→ Exercise directions:
Write every entry out again, unchanged.

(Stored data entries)
--------------------------------
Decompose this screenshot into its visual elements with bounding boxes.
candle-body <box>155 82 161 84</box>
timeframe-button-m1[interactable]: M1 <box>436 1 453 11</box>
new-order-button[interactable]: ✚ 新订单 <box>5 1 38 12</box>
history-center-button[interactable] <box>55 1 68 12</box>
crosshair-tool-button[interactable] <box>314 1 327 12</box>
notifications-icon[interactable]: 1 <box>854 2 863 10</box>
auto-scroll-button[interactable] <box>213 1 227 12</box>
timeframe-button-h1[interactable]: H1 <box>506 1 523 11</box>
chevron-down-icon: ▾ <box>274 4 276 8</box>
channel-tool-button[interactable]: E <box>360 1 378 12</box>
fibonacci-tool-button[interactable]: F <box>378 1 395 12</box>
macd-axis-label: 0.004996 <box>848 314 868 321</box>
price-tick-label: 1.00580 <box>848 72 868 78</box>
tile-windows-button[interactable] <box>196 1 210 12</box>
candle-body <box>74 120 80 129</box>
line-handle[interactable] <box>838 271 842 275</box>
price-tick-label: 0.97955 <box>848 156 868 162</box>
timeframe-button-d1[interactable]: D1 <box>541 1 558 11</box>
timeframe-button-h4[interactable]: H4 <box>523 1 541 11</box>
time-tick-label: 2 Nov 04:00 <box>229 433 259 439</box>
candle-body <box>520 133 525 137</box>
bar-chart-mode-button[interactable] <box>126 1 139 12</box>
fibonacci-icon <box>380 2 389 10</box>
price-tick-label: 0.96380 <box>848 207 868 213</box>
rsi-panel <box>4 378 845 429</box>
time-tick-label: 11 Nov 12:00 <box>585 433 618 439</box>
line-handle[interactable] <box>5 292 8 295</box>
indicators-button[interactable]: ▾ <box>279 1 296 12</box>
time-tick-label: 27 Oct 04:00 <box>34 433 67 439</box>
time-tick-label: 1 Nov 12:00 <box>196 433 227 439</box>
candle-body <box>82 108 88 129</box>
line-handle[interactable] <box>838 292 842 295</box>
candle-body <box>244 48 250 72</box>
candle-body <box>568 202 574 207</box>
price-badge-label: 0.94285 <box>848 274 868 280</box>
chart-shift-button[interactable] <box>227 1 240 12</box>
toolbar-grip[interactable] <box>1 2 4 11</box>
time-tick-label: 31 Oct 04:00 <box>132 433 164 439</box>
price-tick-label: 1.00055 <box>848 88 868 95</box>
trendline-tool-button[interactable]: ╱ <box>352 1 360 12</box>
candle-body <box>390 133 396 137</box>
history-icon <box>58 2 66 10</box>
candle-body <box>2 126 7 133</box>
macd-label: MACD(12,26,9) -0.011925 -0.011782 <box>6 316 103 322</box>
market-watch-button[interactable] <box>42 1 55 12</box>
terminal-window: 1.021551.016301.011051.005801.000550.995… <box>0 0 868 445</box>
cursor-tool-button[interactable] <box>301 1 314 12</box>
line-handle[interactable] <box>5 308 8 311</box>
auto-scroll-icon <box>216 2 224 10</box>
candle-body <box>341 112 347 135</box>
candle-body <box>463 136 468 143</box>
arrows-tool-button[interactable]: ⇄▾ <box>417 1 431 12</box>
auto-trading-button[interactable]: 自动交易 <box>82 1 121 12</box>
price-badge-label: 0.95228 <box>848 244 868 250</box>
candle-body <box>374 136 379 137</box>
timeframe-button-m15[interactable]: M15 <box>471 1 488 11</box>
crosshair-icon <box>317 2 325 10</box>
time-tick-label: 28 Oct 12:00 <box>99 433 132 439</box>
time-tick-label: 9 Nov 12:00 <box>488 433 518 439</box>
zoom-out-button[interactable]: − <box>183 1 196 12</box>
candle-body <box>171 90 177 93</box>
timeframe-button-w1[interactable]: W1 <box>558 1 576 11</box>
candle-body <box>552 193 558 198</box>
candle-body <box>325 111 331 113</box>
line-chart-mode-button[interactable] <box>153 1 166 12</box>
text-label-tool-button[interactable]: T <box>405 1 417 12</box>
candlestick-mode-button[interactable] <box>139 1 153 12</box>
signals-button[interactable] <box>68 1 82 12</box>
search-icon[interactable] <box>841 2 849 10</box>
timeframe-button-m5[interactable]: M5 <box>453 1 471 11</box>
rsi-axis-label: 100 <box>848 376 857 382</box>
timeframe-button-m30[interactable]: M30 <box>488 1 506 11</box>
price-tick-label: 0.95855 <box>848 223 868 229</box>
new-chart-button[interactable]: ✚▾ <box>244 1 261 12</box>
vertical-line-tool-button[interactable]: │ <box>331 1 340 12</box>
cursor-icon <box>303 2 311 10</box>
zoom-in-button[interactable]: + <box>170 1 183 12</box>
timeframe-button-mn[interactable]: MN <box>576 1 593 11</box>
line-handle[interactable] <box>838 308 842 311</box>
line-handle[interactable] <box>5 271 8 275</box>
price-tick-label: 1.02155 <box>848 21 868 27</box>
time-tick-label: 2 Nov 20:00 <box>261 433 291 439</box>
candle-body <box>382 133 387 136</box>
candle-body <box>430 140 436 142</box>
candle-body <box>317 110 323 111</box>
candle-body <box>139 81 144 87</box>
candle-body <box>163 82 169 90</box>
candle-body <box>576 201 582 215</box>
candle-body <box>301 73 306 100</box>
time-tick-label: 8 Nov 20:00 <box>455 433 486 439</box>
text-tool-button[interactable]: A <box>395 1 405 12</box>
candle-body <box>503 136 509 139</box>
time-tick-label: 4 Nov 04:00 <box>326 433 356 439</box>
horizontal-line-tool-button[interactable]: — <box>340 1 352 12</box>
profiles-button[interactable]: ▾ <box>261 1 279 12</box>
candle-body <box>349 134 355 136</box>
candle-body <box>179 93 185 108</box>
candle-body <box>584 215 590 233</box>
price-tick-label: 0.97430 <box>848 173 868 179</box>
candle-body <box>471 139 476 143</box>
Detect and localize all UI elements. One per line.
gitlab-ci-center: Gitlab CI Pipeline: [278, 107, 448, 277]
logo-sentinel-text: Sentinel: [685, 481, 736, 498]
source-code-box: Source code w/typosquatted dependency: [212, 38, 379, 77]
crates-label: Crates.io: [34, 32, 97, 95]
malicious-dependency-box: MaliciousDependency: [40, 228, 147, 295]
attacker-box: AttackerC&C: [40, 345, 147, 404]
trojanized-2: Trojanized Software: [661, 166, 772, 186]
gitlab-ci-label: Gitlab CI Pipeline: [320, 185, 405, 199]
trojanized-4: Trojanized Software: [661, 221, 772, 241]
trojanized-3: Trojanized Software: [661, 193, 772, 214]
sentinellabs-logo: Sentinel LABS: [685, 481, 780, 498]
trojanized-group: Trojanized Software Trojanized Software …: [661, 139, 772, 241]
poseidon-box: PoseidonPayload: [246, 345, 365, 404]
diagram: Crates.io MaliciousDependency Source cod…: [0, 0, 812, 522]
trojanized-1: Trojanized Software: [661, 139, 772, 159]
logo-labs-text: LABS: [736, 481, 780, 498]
--------------------------------
→ Your response:
Decompose this screenshot into its visual elements with bounding boxes.
candle-body <box>155 82 161 84</box>
timeframe-button-m1[interactable]: M1 <box>436 1 453 11</box>
new-order-button[interactable]: ✚ 新订单 <box>5 1 38 12</box>
history-center-button[interactable] <box>55 1 68 12</box>
crosshair-tool-button[interactable] <box>314 1 327 12</box>
notifications-icon[interactable]: 1 <box>854 2 863 10</box>
auto-scroll-button[interactable] <box>213 1 227 12</box>
timeframe-button-h1[interactable]: H1 <box>506 1 523 11</box>
chevron-down-icon: ▾ <box>274 4 276 8</box>
channel-tool-button[interactable]: E <box>360 1 378 12</box>
fibonacci-tool-button[interactable]: F <box>378 1 395 12</box>
macd-axis-label: 0.004996 <box>848 314 868 321</box>
price-tick-label: 1.00580 <box>848 72 868 78</box>
tile-windows-button[interactable] <box>196 1 210 12</box>
candle-body <box>74 120 80 129</box>
line-handle[interactable] <box>838 271 842 275</box>
price-tick-label: 0.97955 <box>848 156 868 162</box>
timeframe-button-d1[interactable]: D1 <box>541 1 558 11</box>
timeframe-button-h4[interactable]: H4 <box>523 1 541 11</box>
time-tick-label: 2 Nov 04:00 <box>229 433 259 439</box>
candle-body <box>520 133 525 137</box>
bar-chart-mode-button[interactable] <box>126 1 139 12</box>
fibonacci-icon <box>380 2 389 10</box>
price-tick-label: 0.96380 <box>848 207 868 213</box>
rsi-panel <box>4 378 845 429</box>
time-tick-label: 11 Nov 12:00 <box>585 433 618 439</box>
line-handle[interactable] <box>5 292 8 295</box>
indicators-button[interactable]: ▾ <box>279 1 296 12</box>
time-tick-label: 27 Oct 04:00 <box>34 433 67 439</box>
time-tick-label: 1 Nov 12:00 <box>196 433 227 439</box>
candle-body <box>82 108 88 129</box>
line-handle[interactable] <box>838 292 842 295</box>
candle-body <box>244 48 250 72</box>
candle-body <box>568 202 574 207</box>
price-badge-label: 0.94285 <box>848 274 868 280</box>
chart-shift-button[interactable] <box>227 1 240 12</box>
toolbar-grip[interactable] <box>1 2 4 11</box>
time-tick-label: 31 Oct 04:00 <box>132 433 164 439</box>
price-tick-label: 1.00055 <box>848 88 868 95</box>
trendline-tool-button[interactable]: ╱ <box>352 1 360 12</box>
candle-body <box>390 133 396 137</box>
history-icon <box>58 2 66 10</box>
candle-body <box>2 126 7 133</box>
macd-label: MACD(12,26,9) -0.011925 -0.011782 <box>6 316 103 322</box>
market-watch-button[interactable] <box>42 1 55 12</box>
terminal-window: 1.021551.016301.011051.005801.000550.995… <box>0 0 868 445</box>
cursor-tool-button[interactable] <box>301 1 314 12</box>
line-handle[interactable] <box>5 308 8 311</box>
auto-scroll-icon <box>216 2 224 10</box>
candle-body <box>341 112 347 135</box>
candle-body <box>463 136 468 143</box>
arrows-tool-button[interactable]: ⇄▾ <box>417 1 431 12</box>
auto-trading-button[interactable]: 自动交易 <box>82 1 121 12</box>
price-badge-label: 0.95228 <box>848 244 868 250</box>
candle-body <box>374 136 379 137</box>
timeframe-button-m15[interactable]: M15 <box>471 1 488 11</box>
crosshair-icon <box>317 2 325 10</box>
time-tick-label: 28 Oct 12:00 <box>99 433 132 439</box>
time-tick-label: 9 Nov 12:00 <box>488 433 518 439</box>
zoom-out-button[interactable]: − <box>183 1 196 12</box>
candle-body <box>171 90 177 93</box>
timeframe-button-w1[interactable]: W1 <box>558 1 576 11</box>
candle-body <box>552 193 558 198</box>
candle-body <box>325 111 331 113</box>
line-chart-mode-button[interactable] <box>153 1 166 12</box>
text-label-tool-button[interactable]: T <box>405 1 417 12</box>
candlestick-mode-button[interactable] <box>139 1 153 12</box>
signals-button[interactable] <box>68 1 82 12</box>
search-icon[interactable] <box>841 2 849 10</box>
timeframe-button-m5[interactable]: M5 <box>453 1 471 11</box>
rsi-axis-label: 100 <box>848 376 857 382</box>
timeframe-button-m30[interactable]: M30 <box>488 1 506 11</box>
price-tick-label: 0.95855 <box>848 223 868 229</box>
new-chart-button[interactable]: ✚▾ <box>244 1 261 12</box>
vertical-line-tool-button[interactable]: │ <box>331 1 340 12</box>
cursor-icon <box>303 2 311 10</box>
zoom-in-button[interactable]: + <box>170 1 183 12</box>
timeframe-button-mn[interactable]: MN <box>576 1 593 11</box>
line-handle[interactable] <box>838 308 842 311</box>
line-handle[interactable] <box>5 271 8 275</box>
price-tick-label: 1.02155 <box>848 21 868 27</box>
time-tick-label: 2 Nov 20:00 <box>261 433 291 439</box>
candle-body <box>382 133 387 136</box>
candle-body <box>430 140 436 142</box>
candle-body <box>317 110 323 111</box>
candle-body <box>139 81 144 87</box>
candle-body <box>163 82 169 90</box>
candle-body <box>576 201 582 215</box>
candle-body <box>301 73 306 100</box>
time-tick-label: 8 Nov 20:00 <box>455 433 486 439</box>
text-tool-button[interactable]: A <box>395 1 405 12</box>
candle-body <box>503 136 509 139</box>
time-tick-label: 4 Nov 04:00 <box>326 433 356 439</box>
horizontal-line-tool-button[interactable]: — <box>340 1 352 12</box>
profiles-button[interactable]: ▾ <box>261 1 279 12</box>
candle-body <box>349 134 355 136</box>
candle-body <box>179 93 185 108</box>
candle-body <box>584 215 590 233</box>
price-tick-label: 0.97430 <box>848 173 868 179</box>
candle-body <box>471 139 476 143</box>
Detect and localize all UI elements. One per line.
gitlab-ci-center: Gitlab CI Pipeline: [278, 107, 448, 277]
logo-sentinel-text: Sentinel: [685, 481, 736, 498]
source-code-box: Source code w/typosquatted dependency: [212, 38, 379, 77]
crates-label: Crates.io: [34, 32, 97, 95]
malicious-dependency-box: MaliciousDependency: [40, 228, 147, 295]
attacker-box: AttackerC&C: [40, 345, 147, 404]
trojanized-2: Trojanized Software: [661, 166, 772, 186]
gitlab-ci-label: Gitlab CI Pipeline: [320, 185, 405, 199]
trojanized-4: Trojanized Software: [661, 221, 772, 241]
trojanized-3: Trojanized Software: [661, 193, 772, 214]
sentinellabs-logo: Sentinel LABS: [685, 481, 780, 498]
trojanized-group: Trojanized Software Trojanized Software …: [661, 139, 772, 241]
poseidon-box: PoseidonPayload: [246, 345, 365, 404]
diagram: Crates.io MaliciousDependency Source cod…: [0, 0, 812, 522]
trojanized-1: Trojanized Software: [661, 139, 772, 159]
logo-labs-text: LABS: [736, 481, 780, 498]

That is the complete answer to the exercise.